-------- Given records --------

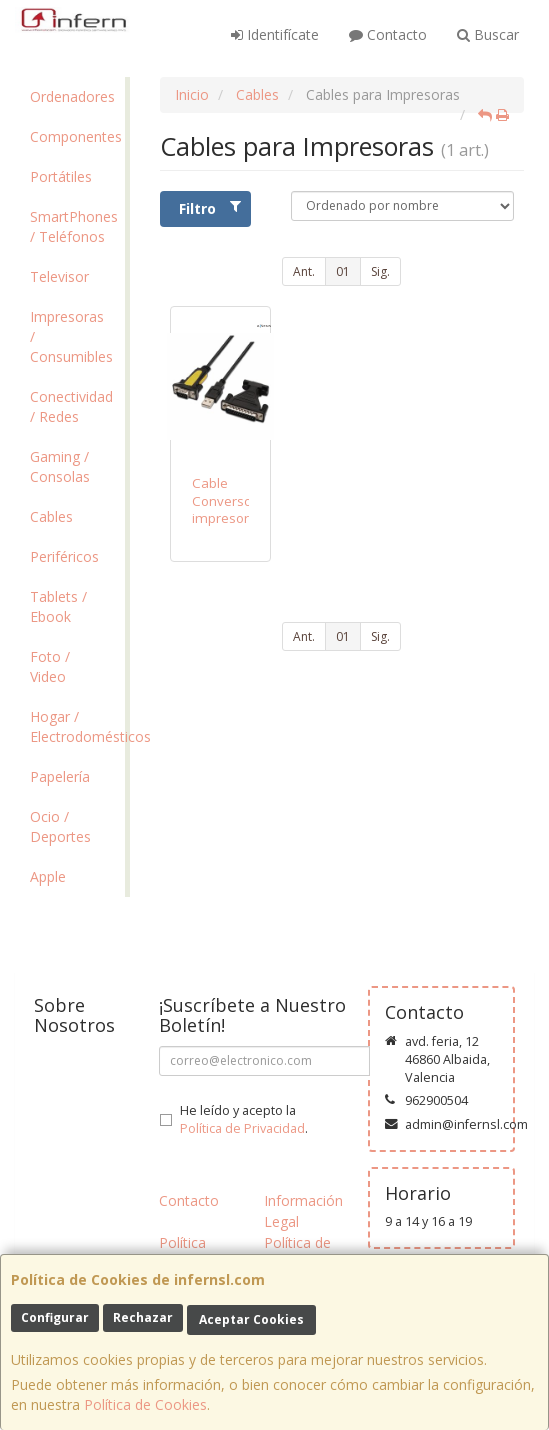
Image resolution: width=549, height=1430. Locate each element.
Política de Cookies (145, 1404)
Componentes (76, 136)
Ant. (304, 271)
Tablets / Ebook (58, 606)
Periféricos (64, 556)
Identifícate (275, 34)
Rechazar (143, 1317)
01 (343, 271)
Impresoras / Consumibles (71, 336)
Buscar (488, 34)
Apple (48, 876)
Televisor (59, 276)
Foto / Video (50, 666)
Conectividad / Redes (71, 406)
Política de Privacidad (242, 1128)
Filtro (210, 208)
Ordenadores (72, 96)
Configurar (55, 1317)
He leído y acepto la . (244, 1120)
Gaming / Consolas (60, 466)
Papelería (60, 776)
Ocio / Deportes (60, 826)
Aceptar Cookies (251, 1319)
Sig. (380, 271)
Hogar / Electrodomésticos (77, 726)
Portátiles (61, 176)
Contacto (388, 34)
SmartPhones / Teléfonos (74, 226)
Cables (51, 516)
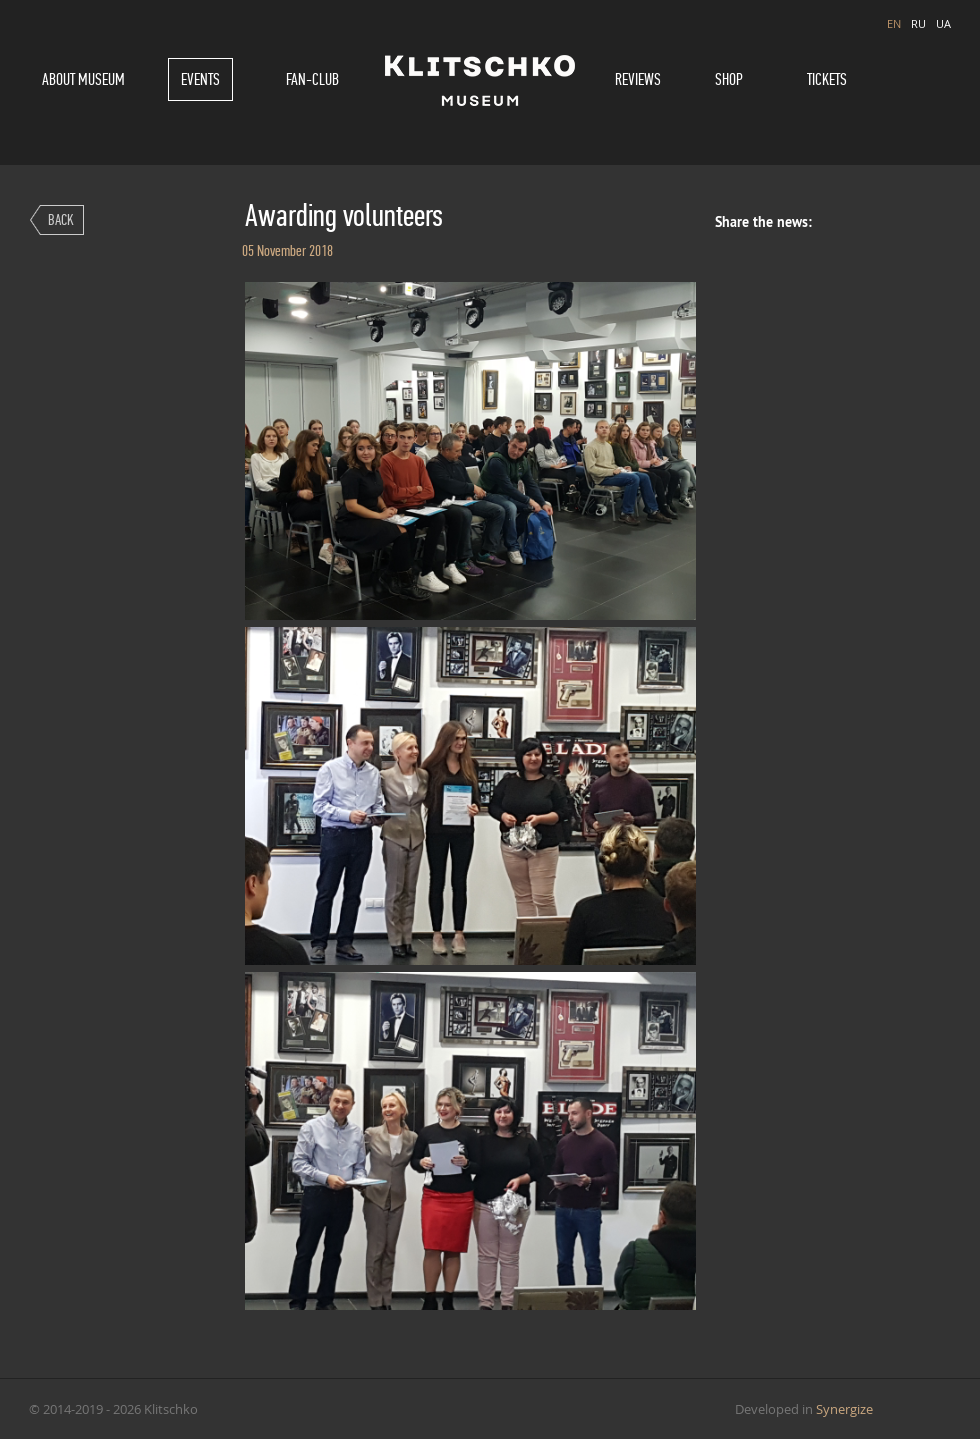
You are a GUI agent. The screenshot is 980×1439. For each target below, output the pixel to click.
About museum (83, 79)
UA (943, 23)
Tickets (827, 79)
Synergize (844, 1409)
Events (200, 79)
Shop (729, 79)
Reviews (638, 79)
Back (61, 219)
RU (918, 23)
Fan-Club (312, 79)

--------

_Directions for this task_
Your task is to set down exactly the lines that run from the line holding "He leído y acepto la . (244, 1120)" through the close of the entries, including both ends. Pictures stay out.

_Solution to this exercise_
He leído y acepto la . (244, 1120)
Gaming / Consolas (60, 466)
Papelería (60, 776)
Ocio / Deportes (60, 826)
Aceptar Cookies (251, 1319)
Sig. (380, 271)
Hogar / Electrodomésticos (77, 726)
Portátiles (61, 176)
Contacto (388, 34)
SmartPhones / Teléfonos (74, 226)
Cables (51, 516)
You are a GUI agent. The screenshot is 980×1439. For each target below, output the pixel to click.
About museum (83, 79)
UA (943, 23)
Tickets (827, 79)
Synergize (844, 1409)
Events (200, 79)
Shop (729, 79)
Reviews (638, 79)
Back (61, 219)
RU (918, 23)
Fan-Club (312, 79)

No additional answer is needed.